Reform synagogue in Denver, Colorado, US

Temple Sinai is a Reform Jewish congregation and synagogue located at 3509 South Glencoe in Denver, Colorado, in the United States.

==History==
It was started in 1967 by Rabbi Raymond A. Zwerin, who had been ordained three years prior at the Hebrew Union College.

== Overview ==
It is a full-functioning synagogue with a religious school catering to preschoolers through confirmation students. Services are held every Friday night, Saturday morning, and on holidays. The synagogue has a pre-school.

The synagogue has a large multicolored mural of children at play.

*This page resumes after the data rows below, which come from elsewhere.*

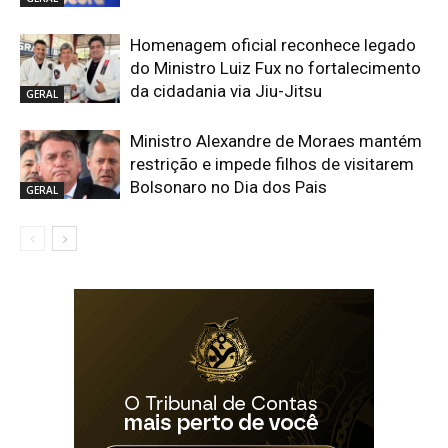
Homenagem oficial reconhece legado
do Ministro Luiz Fux no fortalecimento
da cidadania via Jiu-Jitsu
GERAL
Ministro Alexandre de Moraes mantém
restrição e impede filhos de visitarem
Bolsonaro no Dia dos Pais
GERAL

The current building was built in 1984. A meditation garden was constructed in 2003.

The workbook Tzedakah, Gemilut Chasadim, and Ahavah: A Manual for World Repair (1990), by Joel Lurie Grishaver and Beth Huppin, was piloted at the synagogue.

In September 1995, more than 650 members of the synagogue spent a day removing graffiti in Denver, painting buildings, cooking pastries, repairing toys, scraping walls, and potting plants, in an effort to fulfill a mitzvah.

In 2011, Temple Sinai received a $21,000 grant from the Rose Community Foundation for the integration of special-needs children into its religious school.

The temple's maintenance manual was featured in The Temple Management Manual (2003), by the National Association of Temple Administrators (U.S.), Union of American Hebrew Congregations.